I’ve never really made it past the “three chords and the truth” phase of technical guitar playing ability.
I’ve also never, ever, been inclined to shred, jam, or riff. The guitar would undoubtedly have remained forever a mystery to me if I had not met two particular people: Thomas Juliano and Kevin McKendree.
I’ll be sharing plenty of posts in the future about how Thomas saved the band from an even earlier exit, and how he finally taught me a 4th chord, but today’s post is about Kev.
Kev went to middle school with Giti. By the time I met him, he was already a highly respected B-3 player, pianist, and music director in Nashville. Kevin played keys on all our records. “Tug”? Kev. “People Like New”? Kev. “Player Piano”? Kev’s magic is that he makes being a multi-instrumentalist look easy.
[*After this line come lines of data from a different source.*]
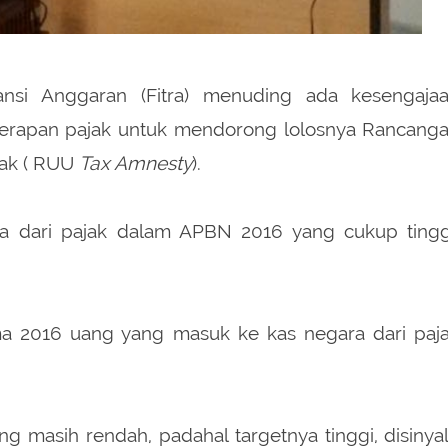
ansi Anggaran (Fitra) menuding ada kesengaja
erapan pajak untuk mendorong lolosnya Rancang
ak ( RUU
Tax Amnesty
).
ra dari pajak dalam APBN 2016 yang cukup tingg
a 2016 uang yang masuk ke kas negara dari paj
 masih rendah, padahal targetnya tinggi, disinyal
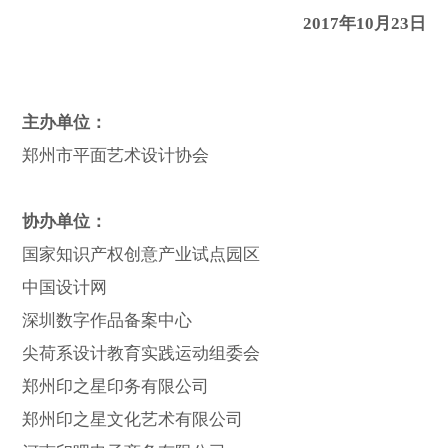
2017年10月23日
主办单位：
郑州市平面艺术设计协会
协办单位：
国家知识产权创意产业试点园区
中国设计网
深圳数字作品备案中心
尖荷系设计教育实践运动组委会
郑州印之星印务有限公司
郑州印之星文化艺术有限公司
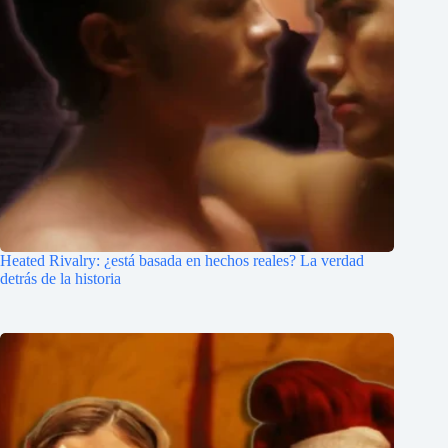
Heated Rivalry: ¿está basada en hechos reales? La verdad
detrás de la historia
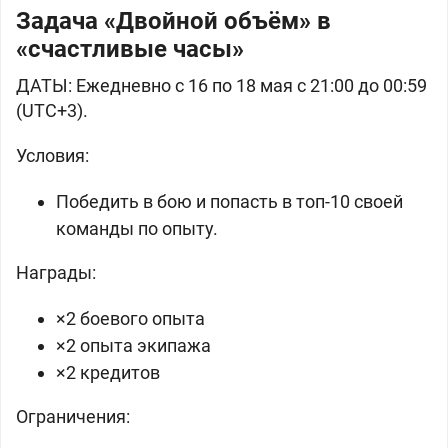
Задача «Двойной объём» в
«счастливые часы»
ДАТЫ: Ежедневно с 16 по 18 мая с 21:00 до 00:59
(UTC+3).
Условия:
Победить в бою и попасть в топ-10 своей
команды по опыту.
Награды:
×2 боевого опыта
×2 опыта экипажа
×2 кредитов
Ограничения:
During the time I spent with him between touring for American Standard and making Rock Crown, I got my first glimpse into a real musician’s life—far different from the “get in the van” experience I’d been living in dirtbag rock clubs.
I’ve made a few trips to Nashville over the years to record with Kev, and, in every instance, we experimented, moving in and out of the musical comfort zone (or at least mine). Most of the time, I just brought whatever I was working on, and Kev would help me bring it to life.
Today’s track is titled “Lifesize Drag.” I’m singing and playing guitar. Kenneth Blevins is playing drums. Kev’s doing all the rest. A simple song, for sure, but something about it still feels new to me, and Kev and Kenneth are in a pocket I’d love to visit again.
And even after 20+ years, my guitar playing remains a humbling affirmation of my limitations.
Yet the songs still arrive. And I’m grateful for them to be revealed—whether by my own struggling hand, or with the help of an old friend.